Ok guys I'm not a rook but all pro advise would never hurt. I'm 6-3 235 lbs 
I'm 37 yrs old. About 15% bf . Last cycle was tren test e and dbol . I gained a lot of muscle and power . Just 3 months ago . Now how should i mix these compounds .
test e . 250 - 4 10 ml vials
deca  200 - 2 10 ml vials   Mostly got it because it makes my joints feel better
30 dbol 
60 nolva
40 clomid 
louis will be my fifth cycle throughout the years


----------



## jamison (Apr 29, 2012)

hey bro,i am about to run same cycle in a couple months..let me know how ya turn out ,already got the gear,just doing .and pretty much same pct except for maybe GH ontop of pct..





jjbow said:


> Ok guys I'm not a rook but all pro advise would never hurt. I'm 6-3 235 lbs
> I'm 37 yrs old.
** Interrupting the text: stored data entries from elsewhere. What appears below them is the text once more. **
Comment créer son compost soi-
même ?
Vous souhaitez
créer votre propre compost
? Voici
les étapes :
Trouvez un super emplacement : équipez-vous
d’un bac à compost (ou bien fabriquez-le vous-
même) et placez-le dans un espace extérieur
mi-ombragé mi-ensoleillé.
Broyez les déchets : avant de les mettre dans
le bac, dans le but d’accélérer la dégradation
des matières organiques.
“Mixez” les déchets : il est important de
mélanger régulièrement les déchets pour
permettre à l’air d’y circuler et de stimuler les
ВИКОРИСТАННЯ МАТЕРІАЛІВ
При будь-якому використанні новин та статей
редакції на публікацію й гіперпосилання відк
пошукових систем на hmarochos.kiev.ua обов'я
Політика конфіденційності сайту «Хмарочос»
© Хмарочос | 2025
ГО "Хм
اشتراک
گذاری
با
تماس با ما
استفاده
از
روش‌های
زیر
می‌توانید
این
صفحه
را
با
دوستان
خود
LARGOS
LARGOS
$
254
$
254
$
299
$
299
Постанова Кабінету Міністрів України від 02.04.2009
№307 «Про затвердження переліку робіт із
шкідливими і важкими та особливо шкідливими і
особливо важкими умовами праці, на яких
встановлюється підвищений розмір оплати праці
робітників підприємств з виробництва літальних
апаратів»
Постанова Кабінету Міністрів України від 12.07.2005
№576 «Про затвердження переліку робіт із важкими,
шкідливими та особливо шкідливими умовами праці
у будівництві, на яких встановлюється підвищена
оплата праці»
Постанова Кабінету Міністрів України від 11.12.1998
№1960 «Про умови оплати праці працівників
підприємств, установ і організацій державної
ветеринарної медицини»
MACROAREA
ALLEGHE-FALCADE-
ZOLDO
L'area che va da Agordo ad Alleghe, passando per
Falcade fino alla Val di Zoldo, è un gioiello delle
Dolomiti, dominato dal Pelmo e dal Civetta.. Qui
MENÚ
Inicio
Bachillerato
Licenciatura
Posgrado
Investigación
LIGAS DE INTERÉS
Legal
About 15% bf . Last cycle was tren test e and dbol . I gained a lot of muscle and power . Just 3 months ago . Now how should i mix these compounds .
> test e . 250 - 4 10 ml vials
> deca  200 - 2 10 ml vials   Mostly got it because it makes my joints feel better
> ...


----------



## njc (Apr 29, 2012)

jamison said:


> hey bro,i am about to run same cycle in a couple months..let me know how ya turn out ,already got the gear,just doing .and pretty much same pct except for maybe GH ontop of pct..
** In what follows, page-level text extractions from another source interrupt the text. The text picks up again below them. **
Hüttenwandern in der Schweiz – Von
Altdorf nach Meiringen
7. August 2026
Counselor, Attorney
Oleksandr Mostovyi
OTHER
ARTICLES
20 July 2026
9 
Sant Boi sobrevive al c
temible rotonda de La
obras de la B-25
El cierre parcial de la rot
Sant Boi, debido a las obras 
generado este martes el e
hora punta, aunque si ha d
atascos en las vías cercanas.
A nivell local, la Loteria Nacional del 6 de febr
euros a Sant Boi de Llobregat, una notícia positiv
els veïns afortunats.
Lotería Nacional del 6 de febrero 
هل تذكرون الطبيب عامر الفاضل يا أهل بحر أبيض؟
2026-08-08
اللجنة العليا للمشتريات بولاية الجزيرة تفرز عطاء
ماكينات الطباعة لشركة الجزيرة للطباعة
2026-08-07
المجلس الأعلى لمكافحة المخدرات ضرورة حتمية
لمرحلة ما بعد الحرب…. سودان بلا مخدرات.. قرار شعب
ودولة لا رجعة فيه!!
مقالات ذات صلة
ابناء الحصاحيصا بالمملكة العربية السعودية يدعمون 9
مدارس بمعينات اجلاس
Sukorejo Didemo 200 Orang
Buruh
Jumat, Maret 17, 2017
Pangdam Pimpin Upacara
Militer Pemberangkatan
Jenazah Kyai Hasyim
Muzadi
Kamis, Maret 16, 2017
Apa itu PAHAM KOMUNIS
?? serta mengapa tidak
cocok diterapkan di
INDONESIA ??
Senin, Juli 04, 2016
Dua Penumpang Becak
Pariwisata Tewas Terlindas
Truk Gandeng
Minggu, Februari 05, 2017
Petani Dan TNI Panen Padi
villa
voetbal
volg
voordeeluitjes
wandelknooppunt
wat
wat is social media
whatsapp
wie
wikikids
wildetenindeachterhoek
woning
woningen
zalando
If you can start the GH during the cycle then defenitely do so.  GH is great for anabolism with administered alongside of AAS and works synergistically with it.


----------



## jamison (Apr 29, 2012)

how much?5 days a week?





njc said:


> If you can start the GH during the cycle then defenitely do so.  GH is great for anabolism with administered alongside of AAS and works synergistically with it.


----------



## ItsMrGreen (Apr 29, 2012)

I am doing the same cycle this is what I did:
Dbol- 50mgs/day 1-4weeks
Test E- 600mgs twice a week
Deca- 300mgs once a week


----------



## Digitalash (Apr 29, 2012)

jamison said:


> hey bro,i am about to run same cycle in a couple months..let me know how ya turn out ,already got the gear,just doing .and pretty much same pct except for maybe GH ontop of pct..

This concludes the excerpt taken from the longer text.